## TASK TO COMPLETE:
Find the lines below that contain the string "Ages". Copy each one.

Records drawn from a dataset
-*-
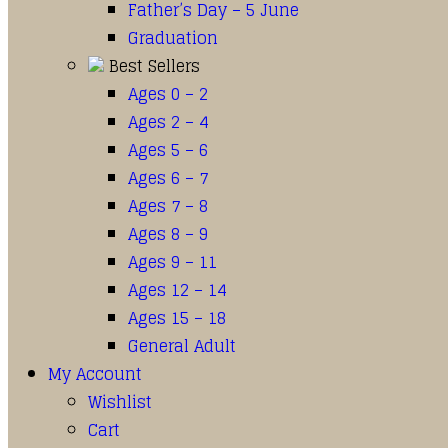
Father’s Day – 5 June
Graduation
Best Sellers
Ages 0 – 2
Ages 2 – 4
Ages 5 – 6
Ages 6 – 7
Ages 7 – 8
Ages 8 – 9
Ages 9 – 11
Ages 12 – 14
Ages 15 – 18
General Adult
My Account
Wishlist
Cart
-*-
## RESPONSE AREA:
Ages 0 – 2
Ages 2 – 4
Ages 5 – 6
Ages 6 – 7
Ages 7 – 8
Ages 8 – 9
Ages 9 – 11
Ages 12 – 14
Ages 15 – 18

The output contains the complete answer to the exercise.